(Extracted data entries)
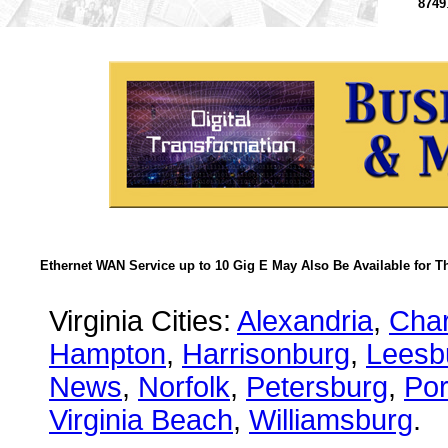
8749
Ethernet WAN Service up to 10 Gig E May Also Be Available for T
Virginia Cities:
Alexandria
,
Char
Hampton
,
Harrisonburg
,
Leesb
News
,
Norfolk
,
Petersburg
,
Po
Virginia Beach
,
Williamsburg
.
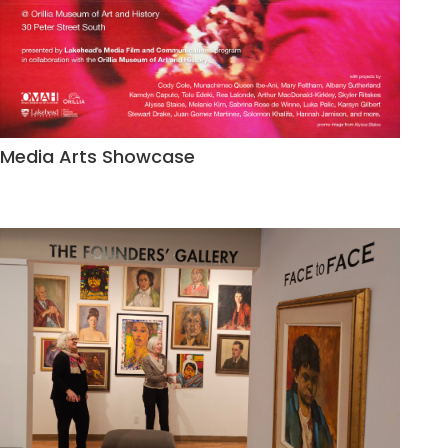
Media Arts Showcase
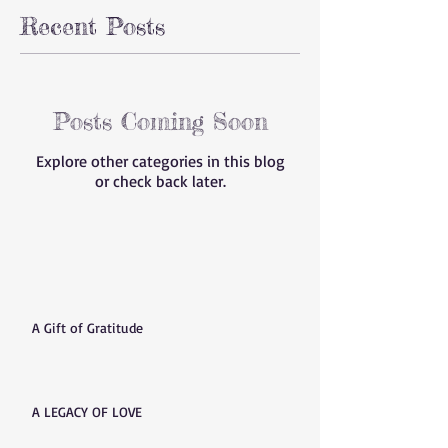
Recent Posts
Posts Coming Soon
Explore other categories in this blog
or check back later.
A Gift of Gratitude
A LEGACY OF LOVE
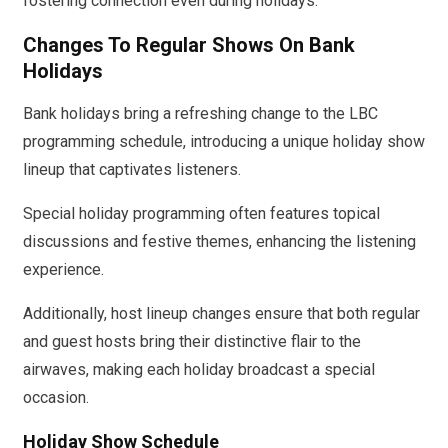
fostering connection even during holidays.
Changes To Regular Shows On Bank
Holidays
Bank holidays bring a refreshing change to the LBC
programming schedule, introducing a unique holiday show
lineup that captivates listeners.
Special holiday programming often features topical
discussions and festive themes, enhancing the listening
experience.
Additionally, host lineup changes ensure that both regular
and guest hosts bring their distinctive flair to the
airwaves, making each holiday broadcast a special
occasion.
Holiday Show Schedule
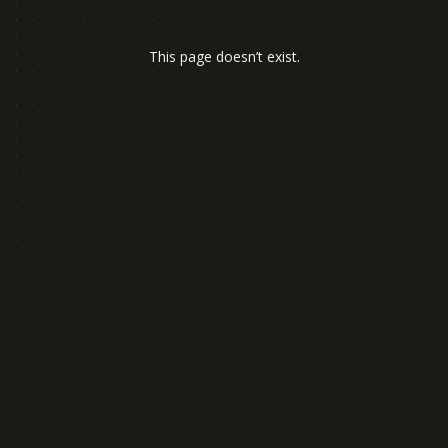
Lost in the flow
This page doesn’t exist.
B
a
c
k
t
o
H
o
m
e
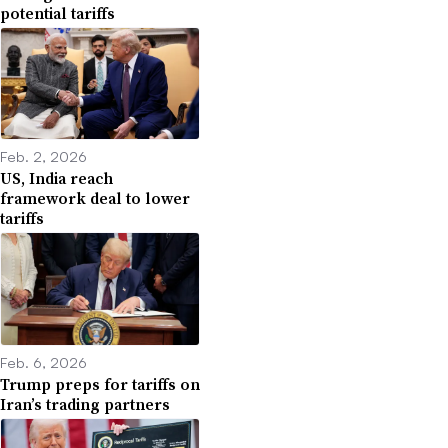
potential tariffs
Feb. 2, 2026
US, India reach
framework deal to lower
tariffs
Feb. 6, 2026
Trump preps for tariffs on
Iran’s trading partners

EXERCISE INSTRUCTIONS: When you reach the line with "Holiday Show Schedule" in the entries above, start copying, and go on word for word to the last line; skip any picture.

THE ANSWER:
Holiday Show Schedule
Lost in the flow
This page doesn’t exist.
B
a
c
k
t
o
H
o
m
e
potential tariffs
Feb. 2, 2026
US, India reach
framework deal to lower
tariffs
Feb. 6, 2026
Trump preps for tariffs on
Iran’s trading partners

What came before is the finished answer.